# Task to complete
From the opening line of the records through the line bearing "налаштовується ці клієнтські додатки, або", set down every line exactly.
The data: Begin
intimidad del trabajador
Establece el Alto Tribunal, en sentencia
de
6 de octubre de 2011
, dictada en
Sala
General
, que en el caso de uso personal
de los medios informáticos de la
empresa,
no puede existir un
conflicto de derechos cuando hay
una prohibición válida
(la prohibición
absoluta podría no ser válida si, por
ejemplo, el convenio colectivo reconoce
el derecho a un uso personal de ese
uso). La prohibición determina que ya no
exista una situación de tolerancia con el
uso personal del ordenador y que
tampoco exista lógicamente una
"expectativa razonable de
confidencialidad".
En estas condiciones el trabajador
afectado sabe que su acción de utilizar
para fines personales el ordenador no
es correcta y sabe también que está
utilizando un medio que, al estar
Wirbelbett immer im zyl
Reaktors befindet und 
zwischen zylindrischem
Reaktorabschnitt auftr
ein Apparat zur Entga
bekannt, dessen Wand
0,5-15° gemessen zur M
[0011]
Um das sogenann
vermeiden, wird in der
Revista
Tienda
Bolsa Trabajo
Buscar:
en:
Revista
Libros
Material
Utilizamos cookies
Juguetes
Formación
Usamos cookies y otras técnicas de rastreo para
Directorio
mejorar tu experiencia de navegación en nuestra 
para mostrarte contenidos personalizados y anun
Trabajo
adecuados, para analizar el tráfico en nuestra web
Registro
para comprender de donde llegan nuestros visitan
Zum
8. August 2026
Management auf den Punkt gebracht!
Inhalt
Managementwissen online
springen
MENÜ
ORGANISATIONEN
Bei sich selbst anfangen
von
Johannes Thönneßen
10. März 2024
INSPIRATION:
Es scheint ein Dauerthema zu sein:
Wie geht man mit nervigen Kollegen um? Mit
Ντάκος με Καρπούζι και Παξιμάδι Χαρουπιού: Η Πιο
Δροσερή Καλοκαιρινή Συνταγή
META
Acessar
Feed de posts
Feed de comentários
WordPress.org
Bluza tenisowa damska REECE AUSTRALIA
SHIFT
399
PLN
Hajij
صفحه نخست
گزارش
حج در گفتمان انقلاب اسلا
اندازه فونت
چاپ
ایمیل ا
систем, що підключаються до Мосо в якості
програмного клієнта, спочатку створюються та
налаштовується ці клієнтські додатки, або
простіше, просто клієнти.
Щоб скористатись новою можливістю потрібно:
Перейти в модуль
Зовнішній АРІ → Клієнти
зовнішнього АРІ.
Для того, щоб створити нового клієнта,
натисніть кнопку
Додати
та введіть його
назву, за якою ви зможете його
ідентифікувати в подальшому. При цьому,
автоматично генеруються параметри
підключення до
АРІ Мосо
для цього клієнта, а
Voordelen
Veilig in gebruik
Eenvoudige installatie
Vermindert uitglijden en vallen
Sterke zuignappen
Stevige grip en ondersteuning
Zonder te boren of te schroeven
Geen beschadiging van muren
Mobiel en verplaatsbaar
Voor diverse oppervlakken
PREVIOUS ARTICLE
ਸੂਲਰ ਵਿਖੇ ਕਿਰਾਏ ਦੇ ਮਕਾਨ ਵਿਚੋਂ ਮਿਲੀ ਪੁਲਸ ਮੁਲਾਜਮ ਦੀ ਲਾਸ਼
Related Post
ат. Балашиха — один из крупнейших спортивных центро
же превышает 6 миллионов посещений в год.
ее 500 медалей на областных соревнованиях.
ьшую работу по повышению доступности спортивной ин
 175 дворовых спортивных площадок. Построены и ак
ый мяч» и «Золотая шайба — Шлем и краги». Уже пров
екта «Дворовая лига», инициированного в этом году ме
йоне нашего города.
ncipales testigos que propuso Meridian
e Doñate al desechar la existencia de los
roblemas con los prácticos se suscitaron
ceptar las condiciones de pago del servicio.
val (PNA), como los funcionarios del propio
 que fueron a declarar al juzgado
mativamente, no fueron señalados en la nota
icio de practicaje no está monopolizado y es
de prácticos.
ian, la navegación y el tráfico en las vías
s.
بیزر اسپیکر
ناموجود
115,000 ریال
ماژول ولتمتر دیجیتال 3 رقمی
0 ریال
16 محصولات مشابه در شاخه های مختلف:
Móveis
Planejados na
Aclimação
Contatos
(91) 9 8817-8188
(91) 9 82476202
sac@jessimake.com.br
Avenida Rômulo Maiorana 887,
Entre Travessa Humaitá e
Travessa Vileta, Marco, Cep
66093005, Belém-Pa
The data: End
# Task solution
intimidad del trabajador
Establece el Alto Tribunal, en sentencia
de
6 de octubre de 2011
, dictada en
Sala
General
, que en el caso de uso personal
de los medios informáticos de la
empresa,
no puede existir un
conflicto de derechos cuando hay
una prohibición válida
(la prohibición
absoluta podría no ser válida si, por
ejemplo, el convenio colectivo reconoce
el derecho a un uso personal de ese
uso). La prohibición determina que ya no
exista una situación de tolerancia con el
uso personal del ordenador y que
tampoco exista lógicamente una
"expectativa razonable de
confidencialidad".
En estas condiciones el trabajador
afectado sabe que su acción de utilizar
para fines personales el ordenador no
es correcta y sabe también que está
utilizando un medio que, al estar
Wirbelbett immer im zyl
Reaktors befindet und 
zwischen zylindrischem
Reaktorabschnitt auftr
ein Apparat zur Entga
bekannt, dessen Wand
0,5-15° gemessen zur M
[0011]
Um das sogenann
vermeiden, wird in der
Revista
Tienda
Bolsa Trabajo
Buscar:
en:
Revista
Libros
Material
Utilizamos cookies
Juguetes
Formación
Usamos cookies y otras técnicas de rastreo para
Directorio
mejorar tu experiencia de navegación en nuestra 
para mostrarte contenidos personalizados y anun
Trabajo
adecuados, para analizar el tráfico en nuestra web
Registro
para comprender de donde llegan nuestros visitan
Zum
8. August 2026
Management auf den Punkt gebracht!
Inhalt
Managementwissen online
springen
MENÜ
ORGANISATIONEN
Bei sich selbst anfangen
von
Johannes Thönneßen
10. März 2024
INSPIRATION:
Es scheint ein Dauerthema zu sein:
Wie geht man mit nervigen Kollegen um? Mit
Ντάκος με Καρπούζι και Παξιμάδι Χαρουπιού: Η Πιο
Δροσερή Καλοκαιρινή Συνταγή
META
Acessar
Feed de posts
Feed de comentários
WordPress.org
Bluza tenisowa damska REECE AUSTRALIA
SHIFT
399
PLN
Hajij
صفحه نخست
گزارش
حج در گفتمان انقلاب اسلا
اندازه فونت
چاپ
ایمیل ا
систем, що підключаються до Мосо в якості
програмного клієнта, спочатку створюються та
налаштовується ці клієнтські додатки, або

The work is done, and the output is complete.